Exercise brief: Please repeat only the lines below starting at the line that holds "Wybór odpowiedniego mięsa" and ending at the line that holds "machen es Ihnen leicht", exactly, with both of those lines included and every picture omitted.

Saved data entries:

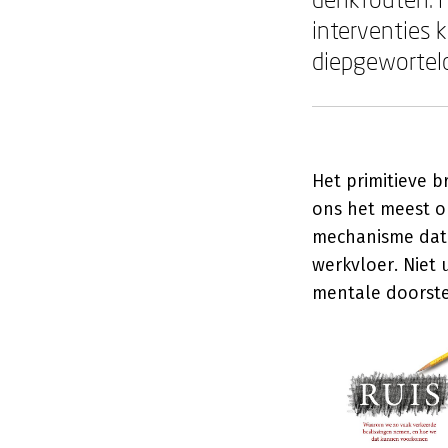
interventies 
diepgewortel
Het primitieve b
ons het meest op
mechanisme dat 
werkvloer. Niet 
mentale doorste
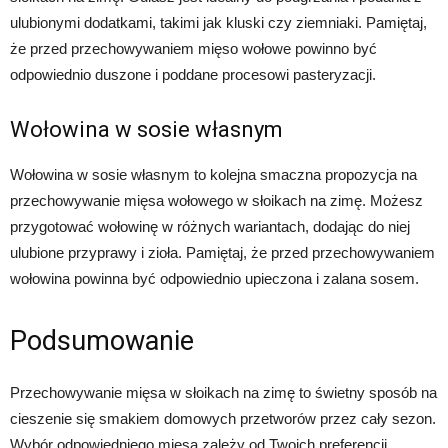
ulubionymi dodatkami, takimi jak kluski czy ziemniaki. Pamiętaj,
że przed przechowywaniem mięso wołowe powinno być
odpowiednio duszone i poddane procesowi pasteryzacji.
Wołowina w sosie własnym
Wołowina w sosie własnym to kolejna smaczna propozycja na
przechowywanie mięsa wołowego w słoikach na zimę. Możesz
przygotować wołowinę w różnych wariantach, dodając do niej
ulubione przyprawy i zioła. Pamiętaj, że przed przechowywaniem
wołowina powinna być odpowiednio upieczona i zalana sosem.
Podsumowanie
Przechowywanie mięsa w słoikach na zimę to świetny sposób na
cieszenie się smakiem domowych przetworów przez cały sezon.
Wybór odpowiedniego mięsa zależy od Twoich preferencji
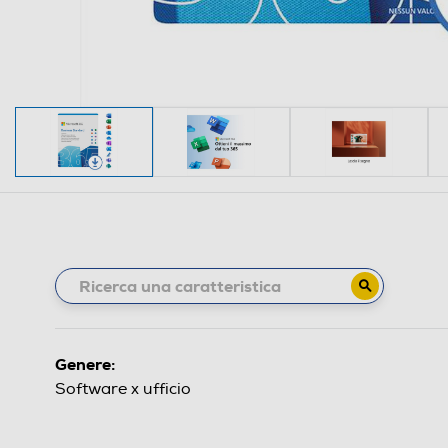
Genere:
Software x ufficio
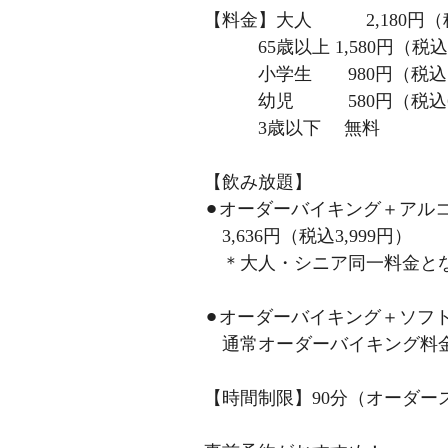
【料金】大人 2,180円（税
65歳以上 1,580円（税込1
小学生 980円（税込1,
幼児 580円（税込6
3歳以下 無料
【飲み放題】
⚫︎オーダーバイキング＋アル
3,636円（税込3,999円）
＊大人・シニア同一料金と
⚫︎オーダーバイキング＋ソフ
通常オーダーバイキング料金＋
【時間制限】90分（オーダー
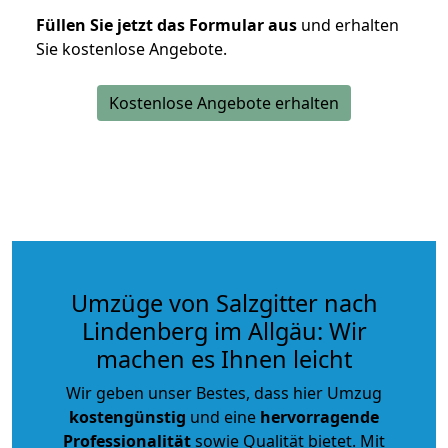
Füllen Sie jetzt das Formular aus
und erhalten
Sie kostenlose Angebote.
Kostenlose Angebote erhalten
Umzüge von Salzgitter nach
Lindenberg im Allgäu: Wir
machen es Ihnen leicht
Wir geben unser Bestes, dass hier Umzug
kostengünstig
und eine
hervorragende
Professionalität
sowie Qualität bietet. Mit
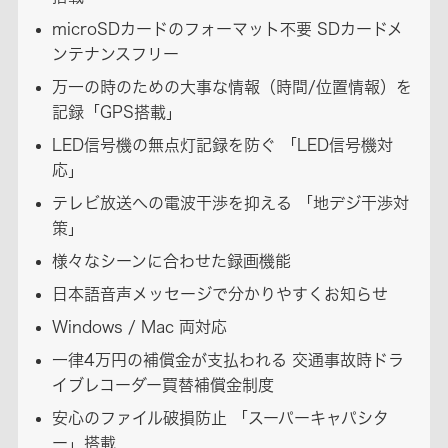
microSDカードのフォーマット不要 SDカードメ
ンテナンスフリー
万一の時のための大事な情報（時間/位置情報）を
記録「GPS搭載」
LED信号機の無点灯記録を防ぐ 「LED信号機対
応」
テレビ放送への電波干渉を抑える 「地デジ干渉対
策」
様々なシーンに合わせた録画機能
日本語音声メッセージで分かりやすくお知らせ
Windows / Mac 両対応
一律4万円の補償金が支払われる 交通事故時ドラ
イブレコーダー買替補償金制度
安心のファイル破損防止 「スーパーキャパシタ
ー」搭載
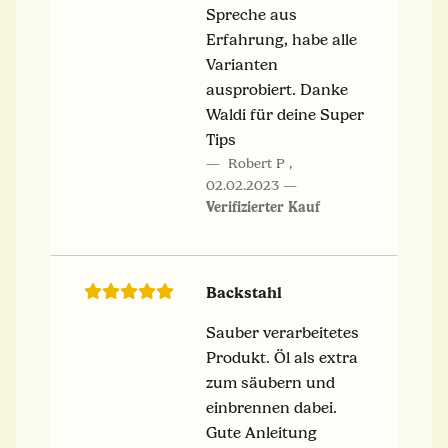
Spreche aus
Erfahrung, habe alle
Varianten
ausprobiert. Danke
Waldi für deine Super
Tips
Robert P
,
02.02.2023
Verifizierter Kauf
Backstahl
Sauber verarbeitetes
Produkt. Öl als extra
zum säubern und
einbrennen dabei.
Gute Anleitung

Task answer:
Wybór odpowiedniego mięsa zależy od Twoich preferencji
Genere:
Software x ufficio
【料金】大人 2,180円（税
65歳以上 1,580円（税込1
小学生 980円（税込1,
幼児 580円（税込6
3歳以下 無料
【飲み放題】
⚫︎オーダーバイキング＋アル
3,636円（税込3,999円）
＊大人・シニア同一料金と
⚫︎オーダーバイキング＋ソフ
通常オーダーバイキング料金＋
【時間制限】90分（オーダー
Füllen Sie jetzt das Formular aus
und erhalten
Sie kostenlose Angebote.
Kostenlose Angebote erhalten
Umzüge von Salzgitter nach
Lindenberg im Allgäu: Wir
machen es Ihnen leicht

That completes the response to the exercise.